2. "[M]ay a taxpayer exchange real property for an interest in a Delaware statutory trust without recognition of gain or loss under § 1031 of the Internal Revenue Code?"
  - "A taxpayer may exchange real property for an interest in the Delaware statutory trust described above without recognition of gain or loss under § 1031, if the other requirements of § 1031 are satisfied."

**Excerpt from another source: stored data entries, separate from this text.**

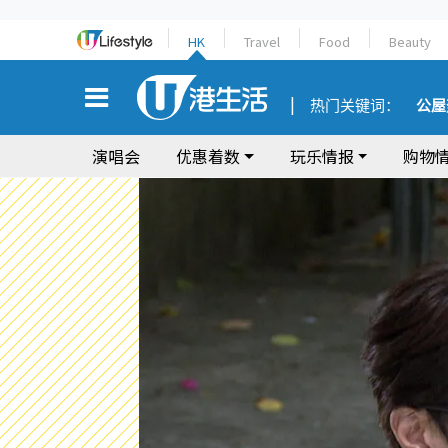
HK
Travel
Food
Beauty
热门关键词：
公屋
演唱会
优惠着数
玩乐情报
购物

These holdings of the federal government offered a clearer notion that Delaware statutory trusts are legal entities, separate from their trustee(s), offering them limited liability. In addition, Delaware statutory trusts were shown to be considered a trust for federal tax purposes, making them a pass through entity that mitigates taxation for their trustee(s). The second holding offers the opinion that real property, being held under a Delaware statutory trust, is eligible to use a 1031 exchange, without the recognition of gain or loss, as long as the following seven restrictions are met:
1. Once the offering is closed, there can be no future contributions to the DST by either current or new beneficiaries.

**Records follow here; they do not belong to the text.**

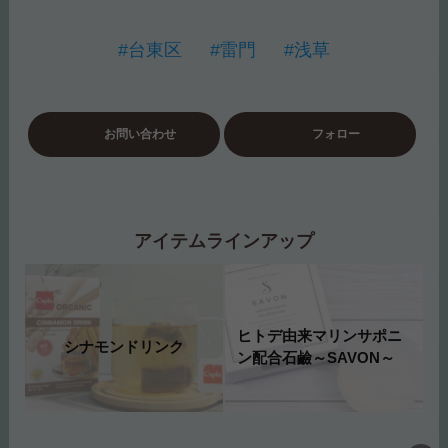
#台東区
#雷門
#浅草
お問い合わせ
フォロー
アイテムラインアップ
ヒトデ由来マリンサポニ
シナモンドリンク
ン配合石鹼～SAVON～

2. The trustee cannot renegotiate the terms of the existing loans and cannot borrow any new funds from any party, unless a loan default exists as a result of a tenant bankruptcy or insolvency.
3. The trustee cannot reinvest the proceeds from the sale of its real estate.
4. The trustee is limited to making capital expenditures with respect to the property for normal repair and maintenance, minor nonstructural capital improvements, and those required by law.
5. Any reserves or cash held between distribution dates can only be invested in short-term debt obligations.
6. All cash, other than necessary reserves, must be distributed on a current basis.
7. The trustee cannot enter into new leases, or renegotiate the current leases unless there is a need due to a tenant bankruptcy or insolvency.

===Local===
As an entity that was created within the boundaries of Delaware and is written into the Delaware state charter, Title 12 Chapter 38, there is no question as to where the state stands on the backing of the Delaware statutory trust. Limited liability is offered for DSTs, affording each trustee the benefit of personal asset protection. DSTs can be structured as a pass through entity, so that any income will go straight to each individual trustee's Form 1040 and state's tax returns, thus avoiding income tax at the entity level.

Features of a Delaware statutory trust are very attractive to many business entities. These features include:
- liability protection for the trustee(s) (e.g. liens, bond obligations)
- asset protection for the beneficial owner (or vice versa: a creditor of a DST beneficial owner cannot take legal action against the DST's property)
- separate legal entity
- delegation of management
- low minimum investment requirements
- cash investors may complete a 1031 exchange upon sale
- one-time registration
- no need for annual meetings
- no franchise tax
- no limit on the number of investors
- availability of indemnification
- recognition of separate series
- ease of obtaining leases, loans, and corporate bonds and notes (as part of real estate investment trusts, etc.)